_Task directions_
Please write out all of the data below exactly, without including the pictures.

[Dataset entries]
# # # # # # #
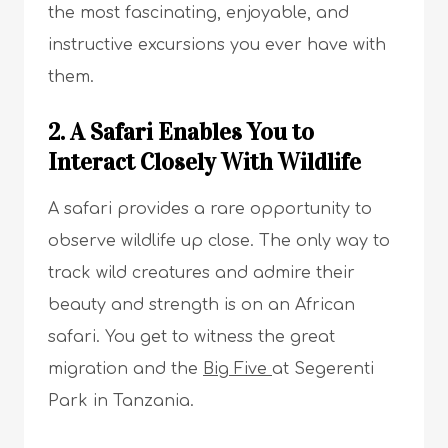
the most fascinating, enjoyable, and
instructive excursions you ever have with
them.
2. A Safari Enables You to
Interact Closely With Wildlife
A safari provides a rare opportunity to
observe wildlife up close. The only way to
track wild creatures and admire their
beauty and strength is on an African
safari. You get to witness the great
migration and the
Big Five
at Segerenti
Park in Tanzania.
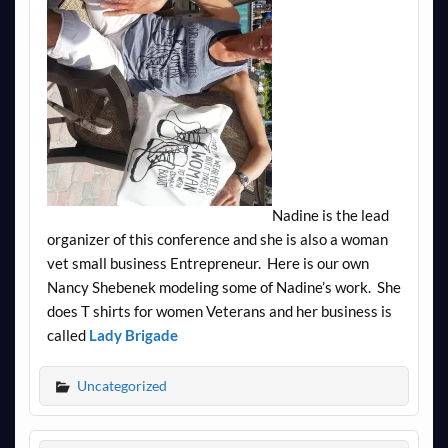
Nadine is the lead
organizer of this conference and she is also a woman
vet small business Entrepreneur. Here is our own
Nancy Shebenek modeling some of Nadine’s work. She
does T shirts for women Veterans and her business is
called
Lady Brigade
Uncategorized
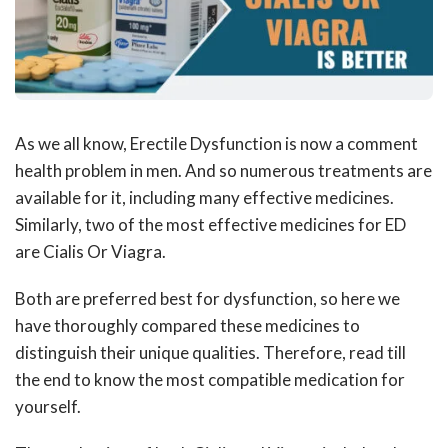
As we all know, Erectile Dysfunction is now a comment
health problem in men. And so numerous treatments are
available for it, including many effective medicines.
Similarly, two of the most effective medicines for ED
are Cialis Or Viagra.
Both are preferred best for dysfunction, so here we
have thoroughly compared these medicines to
distinguish their unique qualities. Therefore, read till
the end to know the most compatible medication for
yourself.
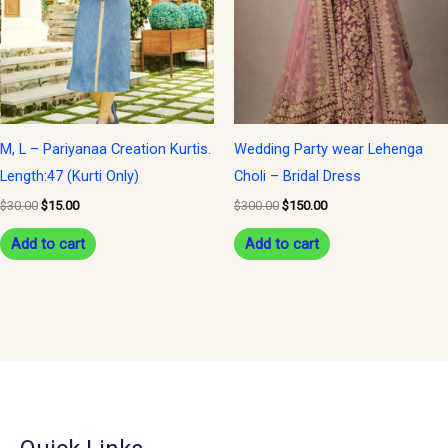
M, L – Pariyanaa Creation Kurtis.
Wedding Party wear Lehenga
Length:47 (Kurti Only)
Choli – Bridal Dress
$
30.00
$
15.00
$
300.00
$
150.00
Add to cart
Add to cart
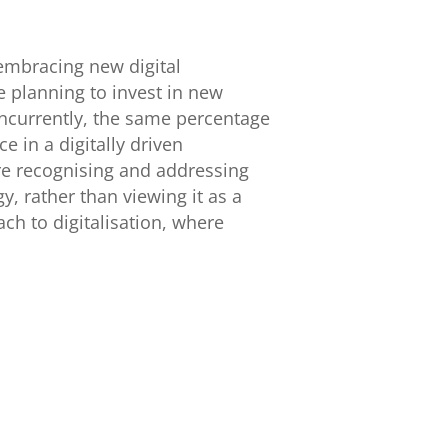
embracing new digital
 planning to invest in new
oncurrently, the same percentage
e in a digitally driven
e recognising and addressing
y, rather than viewing it as a
ch to digitalisation, where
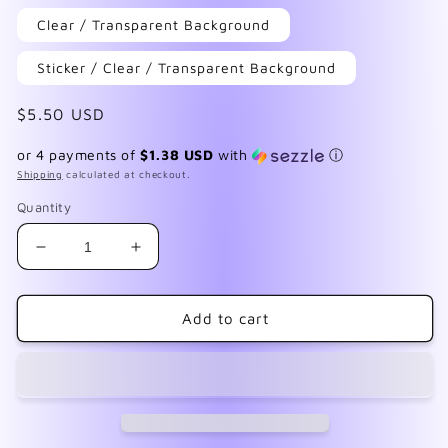
Clear / Transparent Background
Sticker / Clear / Transparent Background
Regular
$5.50 USD
price
or 4 payments of
$1.38 USD
with
ⓘ
Shipping
calculated at checkout.
Quantity
Decrease
Increase
quantity
quantity
for
for
Nebula
Nebula
Add to cart
2
2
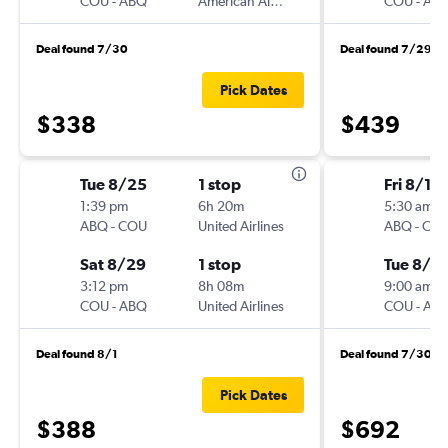
COU
-
ABQ
American Airlines
COU
-
AB
Deal found 7/30
Deal found 7/29
Pick Dates
$338
$439
Tue 8/25
1 stop
Fri 8/14
1:39 pm
6h 20m
5:30 am
ABQ
-
COU
United Airlines
ABQ
-
CO
Sat 8/29
1 stop
Tue 8/18
3:12 pm
8h 08m
9:00 am
COU
-
ABQ
United Airlines
COU
-
AB
Deal found 8/1
Deal found 7/30
Pick Dates
$388
$692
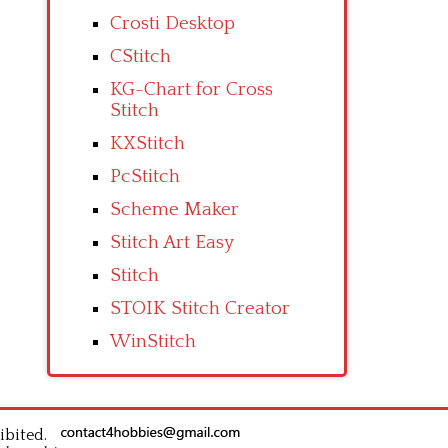
Crosti Desktop
CStitch
KG-Chart for Cross
Stitch
KXStitch
PcStitch
Scheme Maker
Stitch Art Easy
Stitch
STOIK Stitch Creator
WinStitch
ibited.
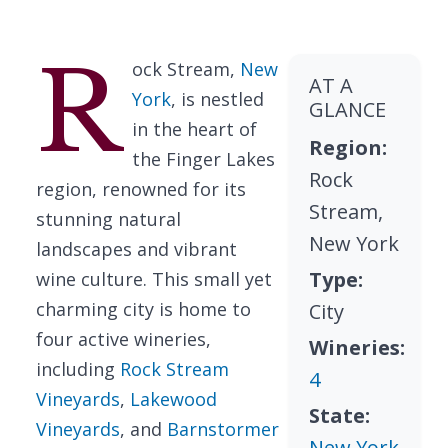
R
ock Stream,
New
AT A
York
, is nestled
GLANCE
in the heart of
Region:
the Finger Lakes
Rock
region, renowned for its
Stream,
stunning natural
New York
landscapes and vibrant
Type:
wine culture. This small yet
charming city is home to
City
four active wineries,
Wineries:
including
Rock Stream
4
Vineyards
,
Lakewood
State:
Vineyards
, and
Barnstormer
New York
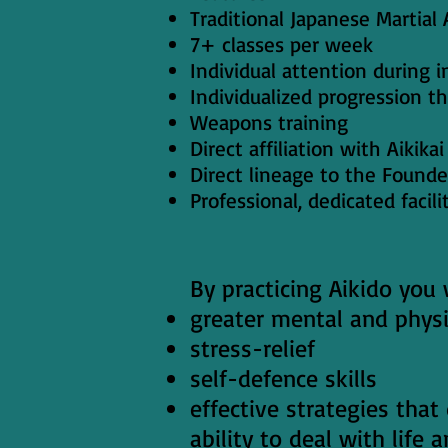
Traditional Japanese Martial 
7+ classes per week
Individual attention during i
Individualized progression t
Weapons training
Direct affiliation with Aikik
Direct lineage to the Founde
Professional, dedicated facili
By practicing Aikido you w
greater mental and physi
stress-relief
self-defence skills
effective strategies that
ability to deal with life 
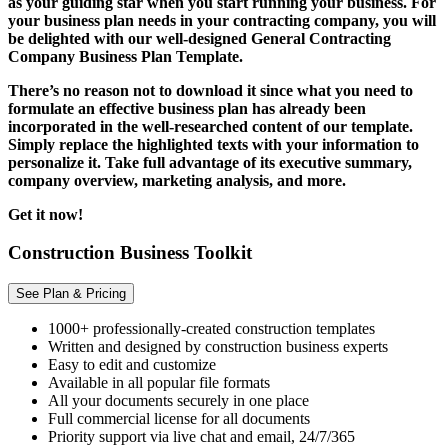
as your guiding star when you start running your business. For
your business plan needs in your contracting company, you will
be delighted with our well-designed General Contracting
Company Business Plan Template.
There’s no reason not to download it since what you need to
formulate an effective business plan has already been
incorporated in the well-researched content of our template.
Simply replace the highlighted texts with your information to
personalize it. Take full advantage of its executive summary,
company overview, marketing analysis, and more.
Get it now!
Construction Business Toolkit
See Plan & Pricing
1000+ professionally-created construction templates
Written and designed by construction business experts
Easy to edit and customize
Available in all popular file formats
All your documents securely in one place
Full commercial license for all documents
Priority support via live chat and email, 24/7/365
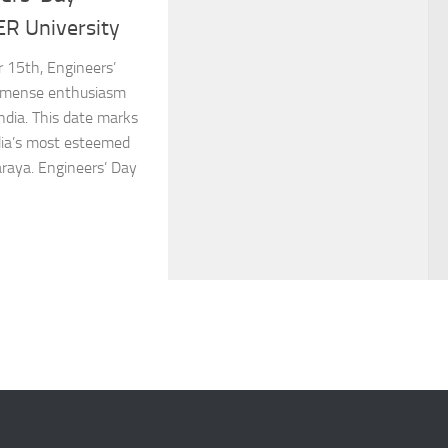
ER University
 15th, Engineers’
immense enthusiasm
ndia. This date marks
ndia’s most esteemed
araya. Engineers’ Day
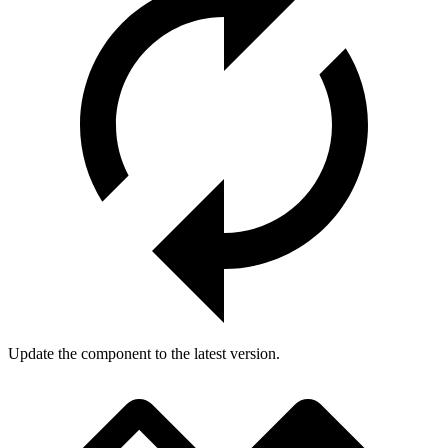
Update the component to the latest version.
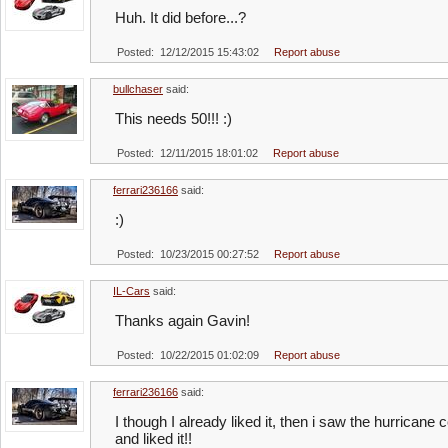
Huh. It did before...?
Posted: 12/12/2015 15:43:02
Report abuse
bullchaser
said:
This needs 50!!! :)
Posted: 12/11/2015 18:01:02
Report abuse
ferrari236166
said:
:)
Posted: 10/23/2015 00:27:52
Report abuse
IL-Cars
said:
Thanks again Gavin!
Posted: 10/22/2015 01:02:09
Report abuse
ferrari236166
said:
I though I already liked it, then i saw the hurric
and liked it!!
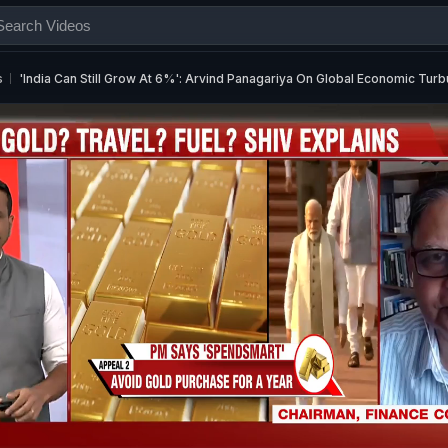
s
'India Can Still Grow At 6%': Arvind Panagariya On Global Economic Tur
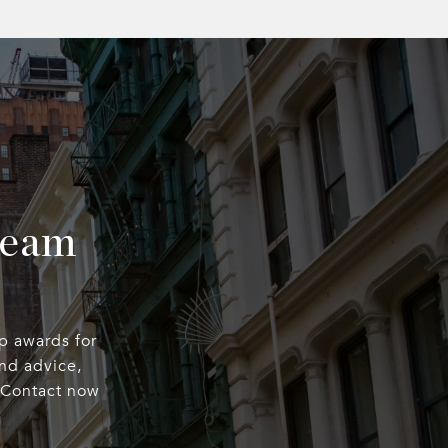
Team
op awards for
nd advice,
. Contact now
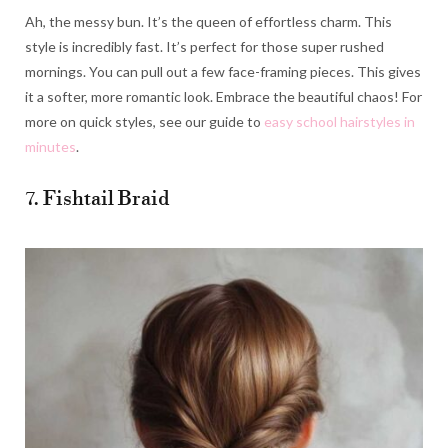
Ah, the messy bun. It’s the queen of effortless charm. This
style is incredibly fast. It’s perfect for those super rushed
mornings. You can pull out a few face-framing pieces. This gives
it a softer, more romantic look. Embrace the beautiful chaos! For
more on quick styles, see our guide to
easy school hairstyles in
minutes
.
7. Fishtail Braid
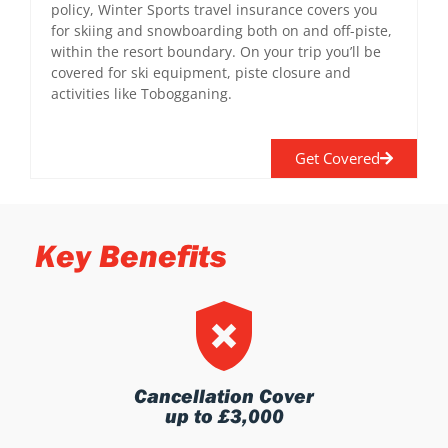
policy, Winter Sports travel insurance covers you
for skiing and snowboarding both on and off-piste,
within the resort boundary. On your trip you’ll be
covered for ski equipment, piste closure and
activities like Tobogganing.
Get Covered
Key Benefits
Cancellation Cover
up to £3,000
# # # # # # #
_Response to the task_
the most fascinating, enjoyable, and
instructive excursions you ever have with
them.
2. A Safari Enables You to
Interact Closely With Wildlife
A safari provides a rare opportunity to
observe wildlife up close. The only way to
track wild creatures and admire their
beauty and strength is on an African
safari. You get to witness the great
migration and the
Big Five
at Segerenti
Park in Tanzania.
Nadine is the lead
organizer of this conference and she is also a woman
vet small business Entrepreneur. Here is our own
Nancy Shebenek modeling some of Nadine’s work. She
does T shirts for women Veterans and her business is
called
Lady Brigade
Uncategorized
As we all know, Erectile Dysfunction is now a comment
health problem in men. And so numerous treatments are
available for it, including many effective medicines.
Similarly, two of the most effective medicines for ED
are Cialis Or Viagra.
Both are preferred best for dysfunction, so here we
have thoroughly compared these medicines to
distinguish their unique qualities. Therefore, read till
the end to know the most compatible medication for
yourself.
M, L – Pariyanaa Creation Kurtis.
Wedding Party wear Lehenga
Length:47 (Kurti Only)
Choli – Bridal Dress
$
30.00
$
15.00
$
300.00
$
150.00
Add to cart
Add to cart
embracing new digital
 planning to invest in new
oncurrently, the same percentage
e in a digitally driven
e recognising and addressing
y, rather than viewing it as a
ch to digitalisation, where
Clear / Transparent Background
Sticker / Clear / Transparent Background
Regular
$5.50 USD
price
or 4 payments of
$1.38 USD
with
ⓘ
Shipping
calculated at checkout.
Quantity
Decrease
Increase
quantity
quantity
for
for
Nebula
Nebula
Add to cart
2
2
COU
-
ABQ
American Airlines
COU
-
AB
Deal found 7/30
Deal found 7/29
Pick Dates
$338
$439
Tue 8/25
1 stop
Fri 8/14
1:39 pm
6h 20m
5:30 am
ABQ
-
COU
United Airlines
ABQ
-
CO
Sat 8/29
1 stop
Tue 8/18
3:12 pm
8h 08m
9:00 am
COU
-
ABQ
United Airlines
COU
-
AB
Deal found 8/1
Deal found 7/30
Pick Dates
$388
$692
Crosti Desktop
CStitch
KG-Chart for Cross
Stitch
KXStitch
PcStitch
Scheme Maker
Stitch Art Easy
Stitch
STOIK Stitch Creator
WinStitch
ibited.
R
ock Stream,
New
AT A
York
, is nestled
GLANCE
in the heart of
Region:
the Finger Lakes
Rock
region, renowned for its
Stream,
stunning natural
New York
landscapes and vibrant
Type:
wine culture. This small yet
charming city is home to
City
four active wineries,
Wineries:
including
Rock Stream
4
Vineyards
,
Lakewood
State:
Vineyards
, and
Barnstormer
New York
Traditional Japanese Martial 
7+ classes per week
Individual attention during i
Individualized progression t
Weapons training
Direct affiliation with Aikik
Direct lineage to the Founde
Professional, dedicated facili
By practicing Aikido you w
greater mental and physi
stress-relief
self-defence skills
effective strategies that
ability to deal with life 
as your guiding star when you start running your business. For
your business plan needs in your contracting company, you will
be delighted with our well-designed General Contracting
Company Business Plan Template.
There’s no reason not to download it since what you need to
formulate an effective business plan has already been
incorporated in the well-researched content of our template.
Simply replace the highlighted texts with your information to
personalize it. Take full advantage of its executive summary,
company overview, marketing analysis, and more.
Get it now!
Construction Business Toolkit
See Plan & Pricing
1000+ professionally-created construction templates
Written and designed by construction business experts
Easy to edit and customize
Available in all popular file formats
All your documents securely in one place
Full commercial license for all documents
Priority support via live chat and email, 24/7/365
ER University
 15th, Engineers’
immense enthusiasm
ndia. This date marks
ndia’s most esteemed
araya. Engineers’ Day
Update the component to the latest version.
Huh. It did before...?
Posted: 12/12/2015 15:43:02
Report abuse
bullchaser
said:
This needs 50!!! :)
Posted: 12/11/2015 18:01:02
Report abuse
ferrari236166
said:
:)
Posted: 10/23/2015 00:27:52
Report abuse
IL-Cars
said:
Thanks again Gavin!
Posted: 10/22/2015 01:02:09
Report abuse
ferrari236166
said:
I though I already liked it, then i saw the hurric
and liked it!!
s
'India Can Still Grow At 6%': Arvind Panagariya On Global Economic Tur
Team
op awards for
nd advice,
. Contact now
Ah, the messy bun. It’s the queen of effortless charm. This
style is incredibly fast. It’s perfect for those super rushed
mornings. You can pull out a few face-framing pieces. This gives
it a softer, more romantic look. Embrace the beautiful chaos! For
more on quick styles, see our guide to
easy school hairstyles in
minutes
.
7. Fishtail Braid
policy, Winter Sports travel insurance covers you
for skiing and snowboarding both on and off-piste,
within the resort boundary. On your trip you’ll be
covered for ski equipment, piste closure and
activities like Tobogganing.
Get Covered
Key Benefits
Cancellation Cover
up to £3,000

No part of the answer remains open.